EU-FAST: Gerade frühphasige Start-ups greifen gern auf Wandeldarlehen (CLAs) oder SAFEs zurück, um die Zeit bis zur ersten oder nächsten Finanzierungsrunde zu überbrücken. Oft wird kritisiert, dass CLAs sehr unterschiedlich aussehen, der Verhandlungs- und Verwaltungsaufwand daher relativ groß ist, was gerade im Verhältnis zum beschränkten wirtschaftlichen Umfang misslich ist. EU-FAST (European Union Fast Advanced Subscription Template) soll ein einheitliches Finanzierungsinstrument schaffen, welches nicht zu verzinsen ist und kein Fälligkeitsdatum hat, aber ansonsten wie ein klassisches CLA bei der nächsten Finanzierungsrunde in Geschäftsanteile an der EU Inc. gewandelt wird. Der EU-FAST Text soll dabei unverändert bleiben; Sideletter mit Sonderregeln wären aber denkbar. Gäbe es solche „Finanzierungs-AGB“ mit europaweiter Geltung, würde dies jedenfalls Investments auf europäischer Ebene und mitgliedsstaatsübergreifend deutlich erleichtern und vergleichbarer machen.
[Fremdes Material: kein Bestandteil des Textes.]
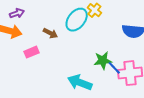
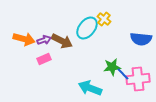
purple arrow: (17, 13) -> (44, 40), moved
brown arrow: (50, 33) -> (62, 41), size x1.5

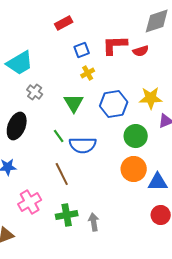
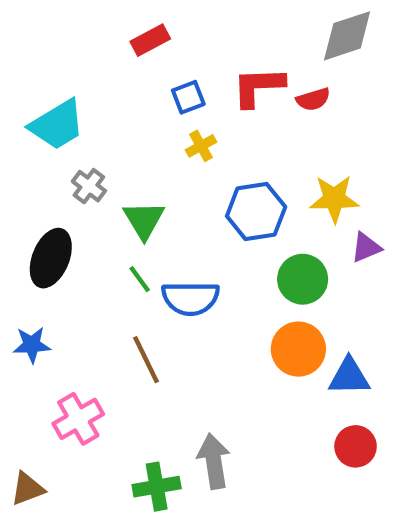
green triangle: (74, 103) -> (144, 220), moved
green cross: (67, 215) -> (157, 487), moved
gray arrow: (94, 222) -> (214, 461), size x1.4

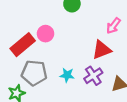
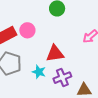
red triangle: (102, 50) -> (55, 54), moved

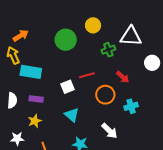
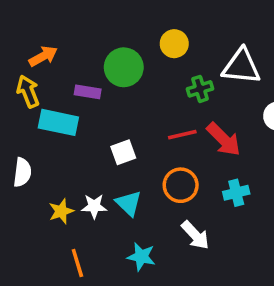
red line: (87, 75) -> (182, 135), moved
red arrow: (123, 77) -> (224, 139), size x1.5
orange circle: (105, 95) -> (181, 185), moved
purple rectangle: (36, 99) -> (88, 92), moved
white star: (17, 139) -> (94, 206), moved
Einheitliche Mitarbeiterbeteiligung über EU-ESOP
Für die EU-Inc sollen erleichterte Rahmenbedingungen geschaffen werden, um mit einem standardisierten, rechtssicheren und wettbewerbsfähigen Mitarbeiterbeteiligungsprogramm qualifizierte Talente incentivieren zu können. Das EU-ESOP soll im Falle der Ausübung der Optionen die Ausgabe von echten nicht-stimmberechtigten Geschäftsanteilen an Mitarbeiter*innen ermöglichen und ist vor allem auf Start-ups in der Frühphase und KMU ausgelegt. (Veräußerungs-)Gewinne aus dem Verkauf von EU-ESOP-Anteilen sollen einheitlich als Kapitalerträge anerkannt werden und der Kapitalertragssteuer der jeweiligen Mitgliedstaaten unterliegen. Eine Besteuerung im Zusammenhang mit EU-ESOP-Anteilen soll – entsprechend den Bemühungen Deutschlands rund um die Einführung des § 19a EStG – erst in dem Zeitpunkt entstehen, in dem den Mitarbeiter*innen Liquidität zufließt (dies wird üblicherweise mit dem Verkauf der EU-ESOP-Anteile der Fall sein).
Besteuerung der EU-Inc
In Bezug auf die Besteuerung stehen Vereinfachungen, z.B. im Hinblick auf Quellensteuer und Umsatzsteuer, und EU-weite Standards, z.B. hinsichtlich Steueranreizen bzw. -vergünstigungen, im Raum. Zudem wird vorgeschlagen, steuerliche Berichtspflichten zu zentralisieren und mit einem Austausch von Informationen zwischen den Finanzbehörden der betroffenen Mitgliedstaaten zu verbinden. Die Gewinne der EU-Inc sollen fair zwischen den jeweiligen Mitgliedstaaten nach einem faktorbasierten Schlüssel unter Berücksichtigung z.B. der Mitarbeiterzahl, der Vermögenswerte und der Umsätze, aufgeteilt werden. Das Zielbild ist ein transparentes und vorhersehbares Steuersystem.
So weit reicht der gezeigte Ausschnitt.